0

There's this unanswered question in the Igor Zhirkov's book Low-Level Programming :

"Try to rewrite print_newline without calling print_char or copying its code. Hint: read about tail call optimization.".

I've spent some times reading about tail call optimization, but I can't figure out what would be the proper way of doing it.

Original code (without tail-call): print_newline => print_char => print_string=>string_length=>print_string

string_length:
    xor rax, rax
.loop:
    cmp byte [rdi+rax], 0   ; if rdi =  0 (not an address), then seg fault
    je .end 
    inc rax
    jmp .loop 
.end:
    ret
print_string:
    push rdi
    call string_length
    pop rsi
    mov rdx, rax
    mov rax, 1
    mov rdi, 1
    syscall
    ret
print_char:
    push rdi
    mov rdi, rsp 
    call print_string 
    pop rdi
    ret
print_newline:
    mov rdi, 10
    jmp print_char

What could be a tail-call optimization of that ?

trogne
  • 3,402
  • 3
  • 33
  • 50
  • 2
    `print_newline` has tail call optimization applied to it.
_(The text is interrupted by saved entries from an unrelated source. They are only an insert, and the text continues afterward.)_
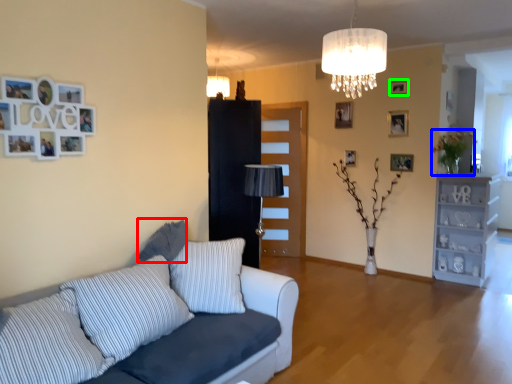 Question: Which is farther away from pillow (highlighted by a red box)? plant (highlighted by a blue box) or picture frame (highlighted by a green box)?

Choices:
 (A) plant
 (B) picture frame

Answer: (A) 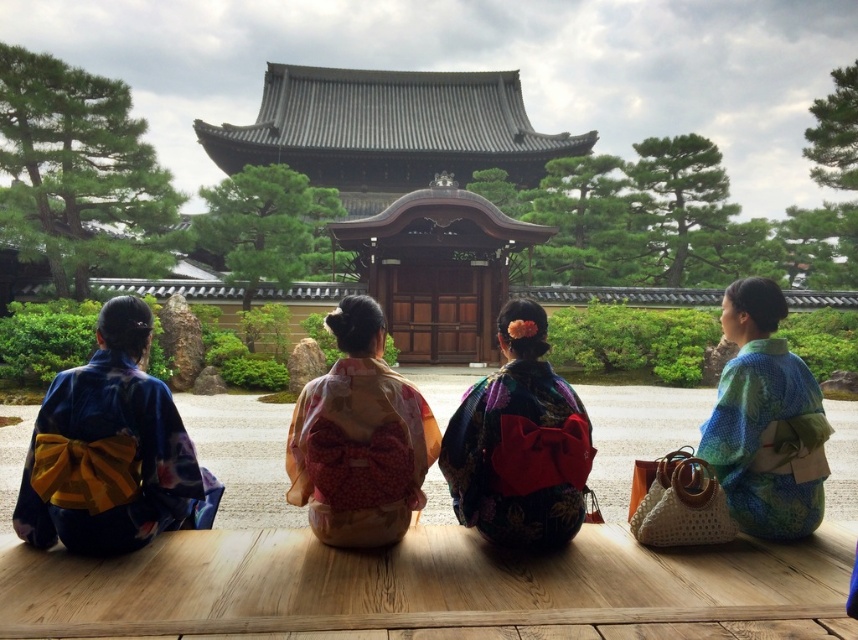 Question: Does wooden picnic table at center have a larger size compared to matte pink kimono at center?

Choices:
 (A) no
 (B) yes

Answer: (A)

Question: Which object appears farthest from the camera in this image?

Choices:
 (A) wooden picnic table at center
 (B) matte blue kimono at left
 (C) silky floral kimono at center
 (D) blue-green silk kimono at right

Answer: (D)

Question: Is matte blue kimono at left above matte pink kimono at center?

Choices:
 (A) no
 (B) yes

Answer: (A)

Question: Which object appears closest to the camera in this image?

Choices:
 (A) silky floral kimono at center
 (B) blue-green silk kimono at right
 (C) matte blue kimono at left

Answer: (C)

Question: Among these points, which one is nearest to the camera?

Choices:
 (A) (88, 387)
 (B) (304, 426)
 (C) (780, 476)

Answer: (A)

Question: Does matte blue kimono at left appear on the right side of silky floral kimono at center?

Choices:
 (A) yes
 (B) no

Answer: (B) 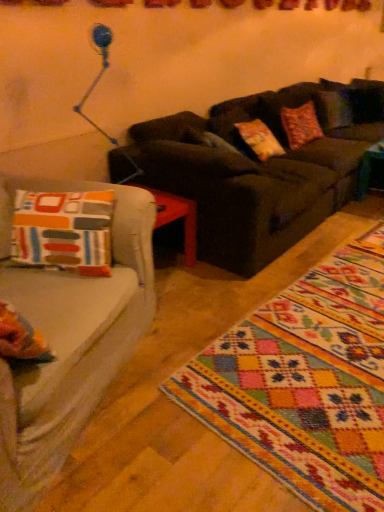 Question: Do you think dark brown leather couch at center is within multicolored woven rug at lower right, or outside of it?

Choices:
 (A) inside
 (B) outside

Answer: (B)

Question: Relative to multicolored woven rug at lower right, is dark brown leather couch at center in front or behind?

Choices:
 (A) behind
 (B) front

Answer: (A)

Question: From the image's perspective, is dark brown leather couch at center located above or below multicolored woven rug at lower right?

Choices:
 (A) above
 (B) below

Answer: (A)

Question: Is multicolored woven rug at lower right to the left or to the right of dark brown leather couch at center in the image?

Choices:
 (A) right
 (B) left

Answer: (A)

Question: Do you think multicolored woven rug at lower right is within dark brown leather couch at center, or outside of it?

Choices:
 (A) outside
 (B) inside

Answer: (A)

Question: From the image's perspective, is multicolored woven rug at lower right positioned above or below dark brown leather couch at center?

Choices:
 (A) above
 (B) below

Answer: (B)

Question: Considering the positions of point (357, 385) and point (286, 238), is point (357, 385) closer or farther from the camera than point (286, 238)?

Choices:
 (A) farther
 (B) closer

Answer: (B) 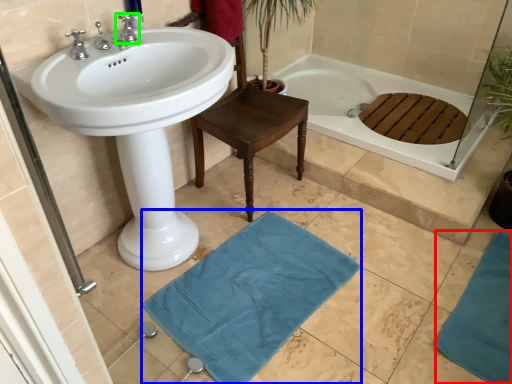 Question: Which object is the farthest from bath mat (highlighted by a red box)? Choose among these: bath mat (highlighted by a blue box) or tap (highlighted by a green box).

Choices:
 (A) bath mat
 (B) tap

Answer: (B) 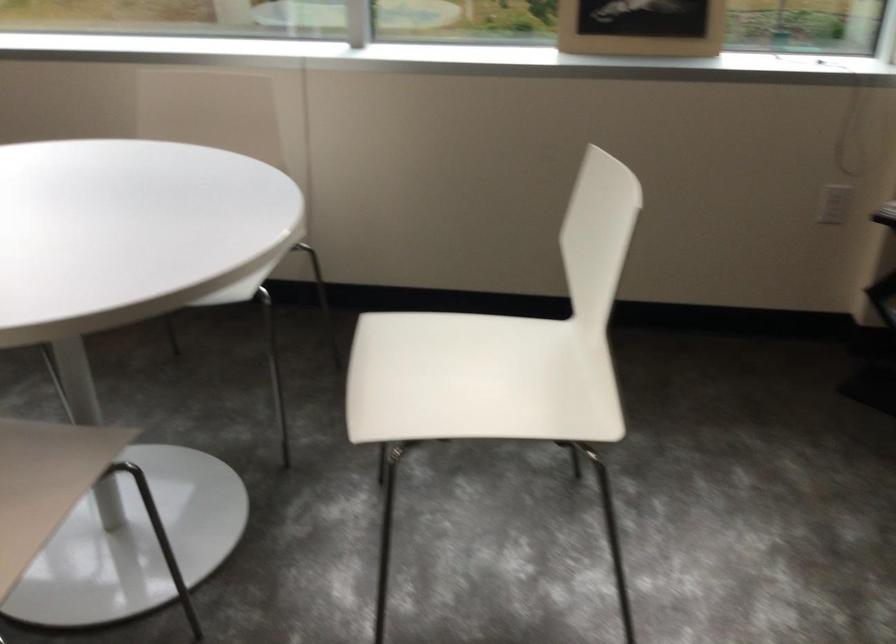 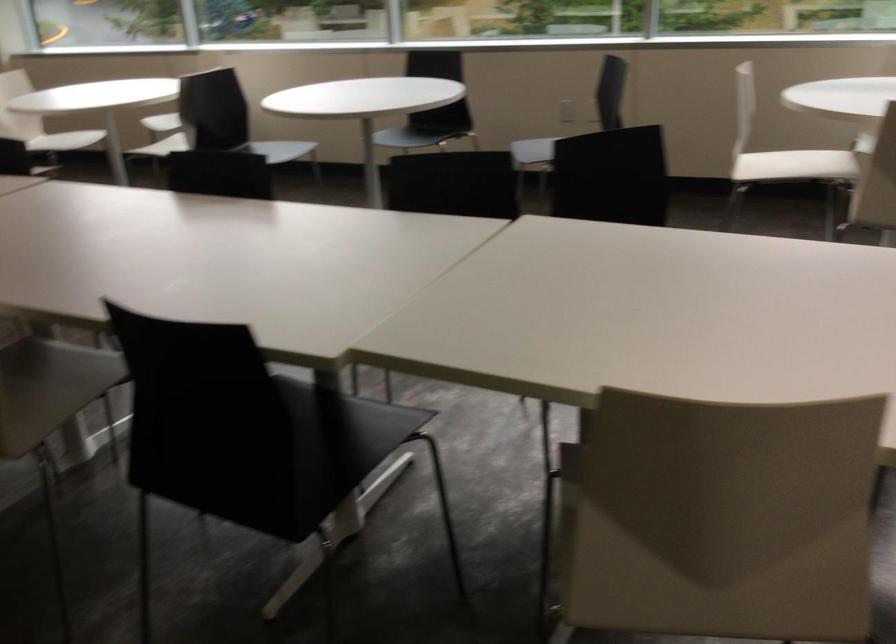 What movement of the cameraman would produce the second image?

The cameraman walked toward left, backward. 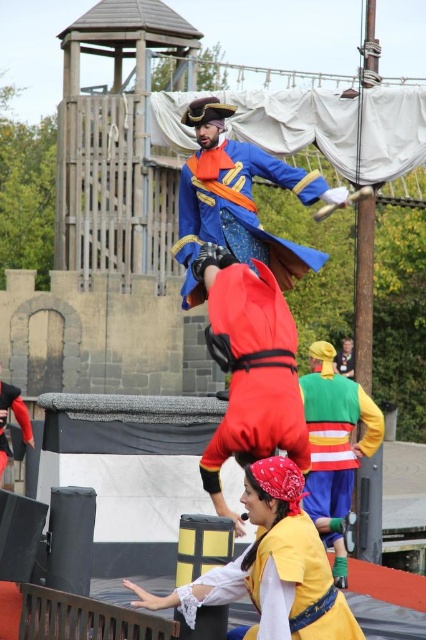 What is the object located at the point with coordinates (238, 212) in the image?

The object located at the point with coordinates (238, 212) is the blue velvet coat at center.

Based on the scene description, where is the yellow matte shield at lower center located in terms of coordinates?

The yellow matte shield at lower center is located at coordinates point (x=284, y=580). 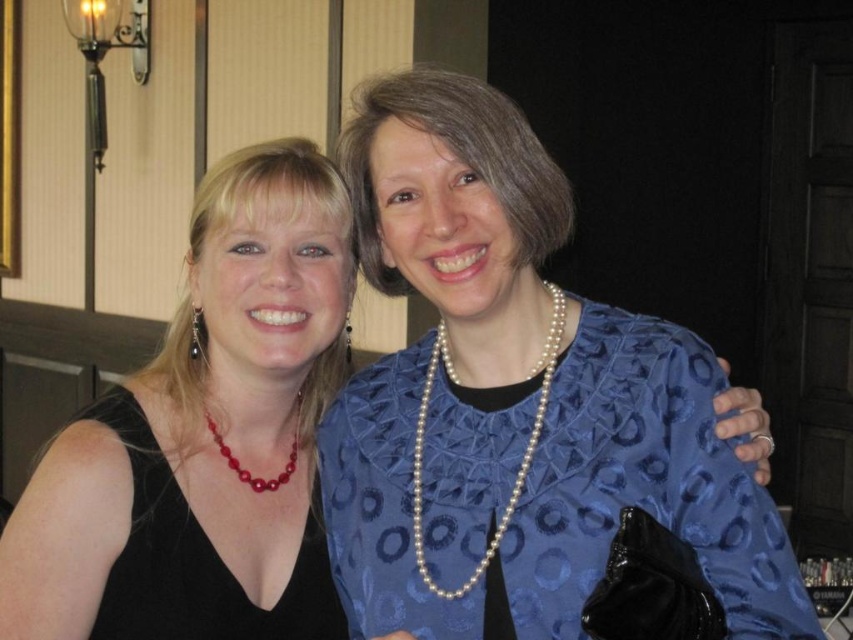 Question: Which object is positioned farthest from the red pearl necklace at center?

Choices:
 (A) black silk dress at center
 (B) matte black dress at left
 (C) pearl necklace at center

Answer: (C)

Question: Which object appears closest to the camera in this image?

Choices:
 (A) pearl necklace at center
 (B) blue satin dress at center

Answer: (B)

Question: Is the position of black silk dress at center less distant than that of black satin dress at left?

Choices:
 (A) no
 (B) yes

Answer: (B)

Question: Which point is closer to the camera?

Choices:
 (A) (235, 348)
 (B) (311, 161)
 (C) (131, 451)
 (D) (393, 561)

Answer: (D)

Question: Is blue satin dress at center bigger than red pearl necklace at center?

Choices:
 (A) yes
 (B) no

Answer: (A)

Question: Can you confirm if black silk dress at center is thinner than red pearl necklace at center?

Choices:
 (A) yes
 (B) no

Answer: (B)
Note how it is using `jmp` instead of `ret`. So, the flow of control will be `print_newline`, `print_char`, `print_string`, back to `print_char`, back to `print_newline`'s caller (not back to `print_newline`). Without tail call optimization, `print_newline` would read `mov rdi, 10; call print_char; ret`. – Erik Eidt Apr 29 '21 at 20:55
  • Thank Erik! So there's nothing to "rewrite", and the question makes no sense ? – trogne Apr 29 '21 at 20:57
  • (Note how it is using `jmp` instead of `call` + `ret`.) – Erik Eidt Apr 29 '21 at 21:00
  • 2
    Yes, TCO has already been applied to `print_newline` in the code you posted. – Erik Eidt Apr 29 '21 at 21:01
  • Great ! Very clear explanation. Thank you. – trogne Apr 29 '21 at 21:02
  • 2
    Not really an example of TCO, but you could also just put `print_newline: mov rdi, 10` on the line immediately before `print_char:`, so that `print_newline` will fall through into `print_char` without needing a jump at all. Of course this trick only works once, e.g. you couldn't also do `print_space` this way. – Nate Eldredge Apr 29 '21 at 22:02
  • @NateEldredge , but in this case, the functions are in a library. So I can't add an orphan instruction before `print_char`. Or maybe I don't understand. What do you mean by "fall through into `print_char`" ? – trogne Apr 30 '21 at 00:31
  • If you're looking to optimize *speed* (not code-size) of `print_newline`, don't let it waste time calling string_length. Make another wrapper (or inline) `write` with a length so `print_newline`, `print_char`, and `print_uint` can use it. – Peter Cordes Apr 30 '21 at 01:02

1 Answers1

1

For the sake of reference I will provide the solution in this thread too.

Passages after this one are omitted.